Sugerí que vuelva a sus raíces ortodoxas, que son los que fundaron el colegio “Talmud toiro horishoino Dr hertzl”, el famoso Shule Hertzl. Desde ese momento me contrataron. Comenzamos a hacer las cosas según la Halajá. No música en shabat. Una mechitza que separa entre mujeres y hombres. Toda la comida estrictamente kosher. Casamientos, bar y bat mitzvá como la halajá manda. También me reordené rabínicamente con el Rabinato del Estado de Israel “rabanut harashit le israel”, donde obtuve durante los años la ordenación rabínica de más alto rango entregada a mí por el Gran Rabino de Israel Ashkenazi, aunque firmada por los dos rabinos, llamada teudat rav ir o iore iore, como así también el certificado para poder realizar casamientos y también para dar certificaciones de kashrut.


-¿Quiénes asisten hoy a la sinagoga?
– En las Altas Fiestas la sinagoga de se llena con aproximadamente 2000 personas. Son gente tradicional que viene al templo desde hace muchos años. Y normalmente durante Shabat tenemos entre 150 y 200 personas. también tenemos cenas solidarias todos los viernes a la noche, no se le cobra a la gente, y tenemos domingos solidarios una vez al mes. En las Altas Fiestas, Rosh Hashaná y Pésaj tenemos cenas y bolsones para miles de personas que asisten en las dos noches, entre las que repartimos. Asiste gente del barrio. Tenemos también un grupo de jóvenes, con chicos que vienen de casas ortodoxas que les gusta ir a un lugar donde no se los juzga. Es un espacio de amor que funciona en paralelo al templo, un espacio exclusivo para jóvenes, como así también clases para hombres y mujeres. También tenemos clases para aquellos que quieran estudiar Torá porque están en un proceso de conversión o porque les guste estudiar Torá.

-El hecho de que se ubique en un barrio tan tradicional de la vida judía, El Once, ¿tuvo y tiene injerencia?

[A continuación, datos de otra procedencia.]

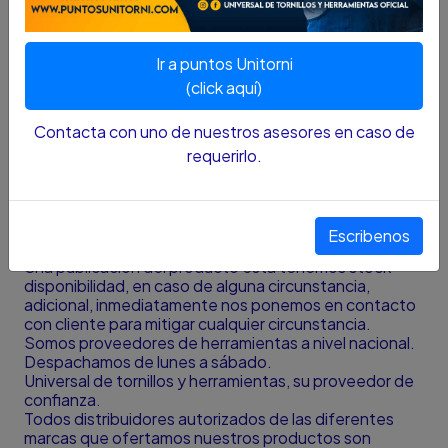
Marca Ranger
1 - 1/4” (32 mm)
HSS
Ir a puntos Unitorni
Bi – Metal
Sierra de arco
(click aquí)
Contacta con uno de nuestros asesores en caso de
Nota
:
El color y el tamaño presentado en la fotografía
requerirlo.
es una aproximación al color y tamaño real y puede
variar con la resolución de la pantalla desde donde se
está viendo el producto.
¿HAY DISPONIBILIDAD DEL PRODUCTO?
Escribenos
Si la publicación del producto está tenemos stock
disponibilidad, en caso de alguna circunstancia,
adicional, inmediatamente nos ponemos en contacto
con cliente para mitigar cualquier circunstancia.
Somos proveedores de herramientas a nivel nacional.
Despachamos de lunes a sábado.
Universal de tornillos y herramientas, su proveedor de
confianza.
Todos distribuidores autorizados de las diferentes
marcas que ofertamos nuestros productos son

– Por su puesto que tiene injerencia, porque en su momento era el templo de referencia para la comunidad ashquenazí. No había tantos templos como hoy y ahí se casó mucha gente. El rabino de Paso en su momento era el rabino de la AMIA. Somos socios fundadores de la DAIA. Es un templo muy importante. Ahí fue el rabino Abraham Blum, que fue nombrado por Perón como capellán al ejército argentino. Es un templo que tiene muchísima historia y estar situado donde antes estaban todos los judíos es algo muy importante.
-¿Cómo celebraron el centenario?
-Lo celebramos en Hotel Alvear. Dijo unas palabras el presidente. Por supuesto se agradeció a toda la gente que hace posible que podamos ayudar a todos los que ayudamos. Lo festejamos con mucha alegría, con toda la responsabilidad, para todos aquellos que dejaron sangre, sudor y lágrimas para poder fundar este precioso templo. Una de las cosas especiales que tiene es la cantidad de rollos de Torá, que tiene más de 50.
Quiero aclarar que también apadrinamos con comida a la Villa 31, a varios lugares en La Plata, soy capellán y asisto gente en la cárcel, nombrado por la AMIA y por el servicio penitenciario para los presos de la comunidad judía. También soy licenciado en Psicología egresado de la USAL.